What the task requires: For the data below, give the number of lines that include the word "following" and nothing else.

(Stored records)

* * *

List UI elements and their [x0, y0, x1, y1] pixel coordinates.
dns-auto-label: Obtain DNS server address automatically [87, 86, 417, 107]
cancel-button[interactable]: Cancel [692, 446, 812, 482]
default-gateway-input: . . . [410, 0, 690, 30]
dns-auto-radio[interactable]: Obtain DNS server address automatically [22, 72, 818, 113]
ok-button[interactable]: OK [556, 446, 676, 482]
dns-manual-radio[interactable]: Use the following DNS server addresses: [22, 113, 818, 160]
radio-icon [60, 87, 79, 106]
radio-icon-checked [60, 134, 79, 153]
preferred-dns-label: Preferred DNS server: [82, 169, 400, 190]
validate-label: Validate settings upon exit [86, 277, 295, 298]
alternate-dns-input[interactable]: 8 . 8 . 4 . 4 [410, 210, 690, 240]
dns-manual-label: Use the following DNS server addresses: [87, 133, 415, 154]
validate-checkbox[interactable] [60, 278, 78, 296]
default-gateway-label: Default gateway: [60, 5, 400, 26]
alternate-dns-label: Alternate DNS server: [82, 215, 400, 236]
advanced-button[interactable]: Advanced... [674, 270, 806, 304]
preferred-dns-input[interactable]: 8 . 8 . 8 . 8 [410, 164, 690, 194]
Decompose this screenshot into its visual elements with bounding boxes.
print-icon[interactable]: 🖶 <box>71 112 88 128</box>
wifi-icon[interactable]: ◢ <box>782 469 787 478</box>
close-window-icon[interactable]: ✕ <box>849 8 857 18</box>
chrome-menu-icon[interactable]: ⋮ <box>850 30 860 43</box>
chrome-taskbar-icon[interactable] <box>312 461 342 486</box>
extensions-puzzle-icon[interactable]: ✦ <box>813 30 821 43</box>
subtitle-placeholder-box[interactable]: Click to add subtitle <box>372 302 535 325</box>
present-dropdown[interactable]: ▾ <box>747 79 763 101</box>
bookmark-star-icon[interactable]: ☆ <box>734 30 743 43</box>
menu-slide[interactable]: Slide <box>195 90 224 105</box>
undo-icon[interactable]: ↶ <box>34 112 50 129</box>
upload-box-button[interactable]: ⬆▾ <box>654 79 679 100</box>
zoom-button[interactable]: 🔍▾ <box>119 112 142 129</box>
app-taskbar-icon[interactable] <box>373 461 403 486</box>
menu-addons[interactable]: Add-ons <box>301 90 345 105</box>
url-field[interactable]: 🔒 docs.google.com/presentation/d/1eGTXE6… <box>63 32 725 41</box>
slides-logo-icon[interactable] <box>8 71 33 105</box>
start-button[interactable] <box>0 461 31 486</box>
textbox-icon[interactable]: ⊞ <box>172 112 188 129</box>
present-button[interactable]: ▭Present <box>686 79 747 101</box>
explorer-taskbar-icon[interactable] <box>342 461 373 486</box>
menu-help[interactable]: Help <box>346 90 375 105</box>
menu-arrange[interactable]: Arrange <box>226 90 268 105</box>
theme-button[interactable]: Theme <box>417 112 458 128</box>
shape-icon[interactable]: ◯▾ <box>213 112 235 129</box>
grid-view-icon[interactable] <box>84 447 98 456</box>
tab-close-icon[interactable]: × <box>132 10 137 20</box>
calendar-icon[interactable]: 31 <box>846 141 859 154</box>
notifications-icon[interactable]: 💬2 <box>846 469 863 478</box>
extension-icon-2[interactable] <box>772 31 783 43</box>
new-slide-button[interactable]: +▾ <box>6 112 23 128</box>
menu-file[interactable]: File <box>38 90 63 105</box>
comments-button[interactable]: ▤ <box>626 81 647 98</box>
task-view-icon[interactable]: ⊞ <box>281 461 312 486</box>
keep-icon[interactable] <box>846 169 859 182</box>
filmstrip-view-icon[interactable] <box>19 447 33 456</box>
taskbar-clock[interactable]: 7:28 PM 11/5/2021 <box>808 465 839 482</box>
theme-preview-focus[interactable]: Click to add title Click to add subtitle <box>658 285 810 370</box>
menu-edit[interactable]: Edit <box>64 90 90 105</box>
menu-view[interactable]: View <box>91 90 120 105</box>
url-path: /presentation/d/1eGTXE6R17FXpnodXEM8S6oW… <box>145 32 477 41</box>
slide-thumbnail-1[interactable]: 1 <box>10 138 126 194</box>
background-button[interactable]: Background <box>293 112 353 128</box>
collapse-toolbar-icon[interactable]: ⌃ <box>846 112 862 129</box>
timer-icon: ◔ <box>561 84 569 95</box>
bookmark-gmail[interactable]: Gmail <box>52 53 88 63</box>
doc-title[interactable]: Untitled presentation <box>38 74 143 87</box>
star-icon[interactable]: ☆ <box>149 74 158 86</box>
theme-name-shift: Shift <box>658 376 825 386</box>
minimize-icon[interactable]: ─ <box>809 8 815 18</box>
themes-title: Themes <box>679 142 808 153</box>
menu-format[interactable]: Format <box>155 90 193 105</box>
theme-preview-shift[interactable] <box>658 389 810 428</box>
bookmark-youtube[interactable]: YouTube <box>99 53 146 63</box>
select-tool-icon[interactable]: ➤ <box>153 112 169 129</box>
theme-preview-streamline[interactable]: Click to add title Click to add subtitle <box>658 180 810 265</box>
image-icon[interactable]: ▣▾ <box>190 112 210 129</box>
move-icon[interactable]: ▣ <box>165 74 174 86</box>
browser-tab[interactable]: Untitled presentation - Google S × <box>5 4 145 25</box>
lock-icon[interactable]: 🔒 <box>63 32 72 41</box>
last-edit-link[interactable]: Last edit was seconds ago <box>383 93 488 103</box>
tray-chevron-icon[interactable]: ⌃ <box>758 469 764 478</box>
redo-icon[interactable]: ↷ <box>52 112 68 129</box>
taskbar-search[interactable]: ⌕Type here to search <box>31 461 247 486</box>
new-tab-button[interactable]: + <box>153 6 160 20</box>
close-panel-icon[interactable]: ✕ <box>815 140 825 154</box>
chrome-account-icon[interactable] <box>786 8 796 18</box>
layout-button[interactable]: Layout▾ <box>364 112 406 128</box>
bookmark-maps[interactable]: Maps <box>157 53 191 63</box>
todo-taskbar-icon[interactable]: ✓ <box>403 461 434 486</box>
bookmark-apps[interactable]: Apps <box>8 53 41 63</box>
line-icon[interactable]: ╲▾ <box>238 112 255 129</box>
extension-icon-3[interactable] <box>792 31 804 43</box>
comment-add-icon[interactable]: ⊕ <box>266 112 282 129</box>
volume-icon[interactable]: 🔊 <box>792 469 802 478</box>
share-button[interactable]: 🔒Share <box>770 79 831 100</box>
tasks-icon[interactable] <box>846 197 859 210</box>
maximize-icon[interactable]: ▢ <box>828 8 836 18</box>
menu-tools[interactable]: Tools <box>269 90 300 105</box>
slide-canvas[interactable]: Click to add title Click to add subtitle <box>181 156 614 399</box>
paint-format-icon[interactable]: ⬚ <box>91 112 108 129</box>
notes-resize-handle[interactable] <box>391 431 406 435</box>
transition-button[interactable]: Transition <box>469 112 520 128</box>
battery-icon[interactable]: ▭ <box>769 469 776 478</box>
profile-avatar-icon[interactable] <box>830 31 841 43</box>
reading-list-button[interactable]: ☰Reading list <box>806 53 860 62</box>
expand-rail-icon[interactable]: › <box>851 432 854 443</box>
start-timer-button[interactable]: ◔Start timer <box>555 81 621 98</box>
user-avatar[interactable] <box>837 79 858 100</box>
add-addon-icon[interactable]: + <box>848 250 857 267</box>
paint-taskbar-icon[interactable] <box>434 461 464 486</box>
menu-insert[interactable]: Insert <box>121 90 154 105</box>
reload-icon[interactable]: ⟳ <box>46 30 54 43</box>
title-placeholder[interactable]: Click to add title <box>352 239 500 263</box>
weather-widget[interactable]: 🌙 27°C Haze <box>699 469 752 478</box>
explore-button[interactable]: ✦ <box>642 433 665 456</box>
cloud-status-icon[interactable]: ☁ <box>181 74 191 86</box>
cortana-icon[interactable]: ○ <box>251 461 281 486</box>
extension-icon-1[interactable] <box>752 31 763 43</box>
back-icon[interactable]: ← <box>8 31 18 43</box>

* * *

Written solution: 2